• **Work to be completed**: Return each line of the data below verbatim; pictures are to be left out.

◆ ◆ ◆ ◆ ◆

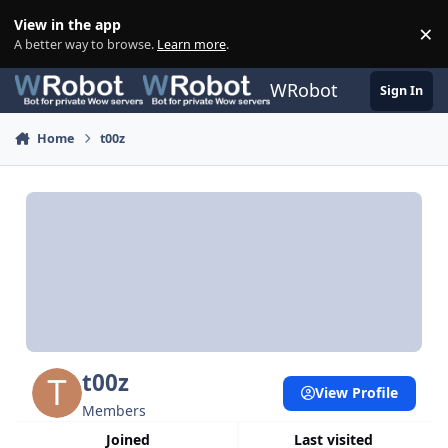
Skip to content
View in the app
×
Di
A better way to browse.
Learn more
.
WRobot
Sign In
Home
t00z
t00z
View Profile
Members
Joined
Last visited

◆ ◆ ◆ ◆ ◆

• **Your response**:
Skip to content
View in the app
×
Di
A better way to browse.
Learn more
.
WRobot
Sign In
Home
t00z
t00z
View Profile
Members
Joined
Last visited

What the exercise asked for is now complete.